The global investment index population sits at almost 3.3 million, a first-of-a-kind survey has found, placing the sector somewhere between Mongolia and Puerto Rico if it was a nation state.
In an inaugural study published late in January, the Index Industry Association (IIA) counted 3.288 million investment indices across its 14 members who collectively manage about 98 per cent of the world’s financial benchmarks.
Rick Redding, IIA chief, said in a statement that the survey – carried out last June – was the first-ever census of the global index population.
“… and the results are enlightening.,” Redding said in the release. “Oftentimes the discussion revolves around products, but with approximately 5,300 exchange-traded funds worldwide, the results show that benchmarking is clearly the predominant use for indexes around the world.

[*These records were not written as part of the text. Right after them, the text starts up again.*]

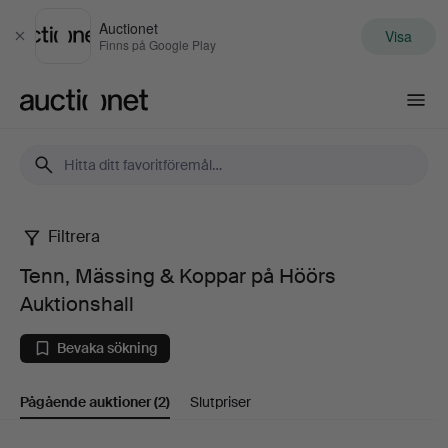
Auctionet
Visa
Stäng
Finns på Google Play
Auctionet.com
Filtrera
Tenn,
Tenn, Mässing & Koppar på Höörs
Mässing
Auktionshall
&
Bevaka sökning
Koppar
Pågående auktioner
(2)
Slutpriser
på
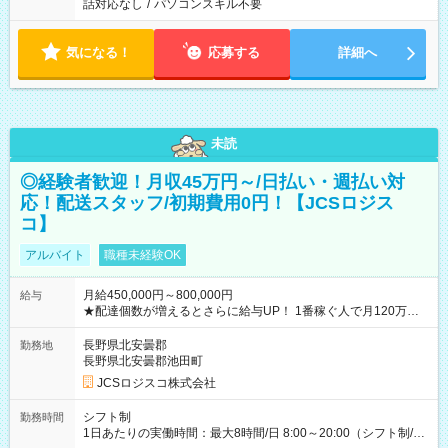
話対応なし
/
パソコンスキル不要
気になる！
応募する
詳細へ
未読
◎経験者歓迎！月収45万円～/日払い・週払い対
応！配送スタッフ/初期費用0円！【JCSロジス
コ】
アルバイト
職種未経験OK
月給450,000円～800,000円
給与
★配達個数が増えるとさらに給与UP！ 1番稼ぐ人で月120万ほ
ど！ ・主要都市エリア 月収55万円／週5日稼働 月収65万~112
万円／週6日稼働 ・地方郊外エリア 月収40万円／週5日稼働 月
長野県北安曇郡
勤務地
収40万円~50万円／週6日稼働 ＜モデルイメージ＞ ■月収50万
長野県北安曇郡池田町
円 (27歳男性/江東区在住)※元建築関係 1日150個配達×25日勤務
JCSロジスコ株式会社
(日休み) ■月収80万円(43歳男性/墨田区在住)※元営業 1日200個
配達×25日勤務(月休み) 【試用期間】試用期間なし
シフト制
勤務時間
1日あたりの実働時間：最大8時間/日 8:00～20:00（シフト制/実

“With over three million indexes available, asset managers and investors want choices when choosing a benchmark that best represents their portfolio and the underlying market.”
However, equity benchmarks dominate the IIA survey, constituting over 95 per cent of the total index count. Global share yardsticks represent almost 30 per cent of the equity index subset followed by Asia-Pacific and EMEA (Europe, Middle East and Africa) regions – each accounting for 24 per cent – and frontier/emerging markets (14 per cent).
The Americas, which represent just 9 per cent of all equity indices, house the most fixed income benchmarks (or 33 per cent). EMEA (29 per cent), global (25 per cent), Asia-Pacific (14 per cent) and frontier/emerging markets (0.5 per cent) share the remaining fixed income indices, the survey shows.
“The geographical breakdown of equity indexes may initially come as a surprise, but when you think about the number of industries and sectors in each country across the globe, it makes sense that Europe and Asia have a larger share of the index landscape,” Redding said. “On the flip side, fixed income results favour the Americas because issues like market structure, taxable status, and size of the securitisation market have created much more demand for indexes in sovereign, composite, high yield, and securitisation.”
He said environmental, social and governance (ESG) and so-called ‘smart beta’ indexing remain a small part – under six per cent – of the benchmark universe in spite of the growing profile of the two investment strategies.
“There is much more interest in traditional market cap indexes and our results show that industry and sector-specific indexes are the most common,” Redding said.
Formed in 2012, the IIA touts itself as an “independent, not-for-profit organisation representing the global index industry” with members including the three largest benchmark providers – FTSE Russell, MSCI and S&P Dow Jones – and other financial information suppliers such as Bloomberg, Nasdaq, and Morningstar.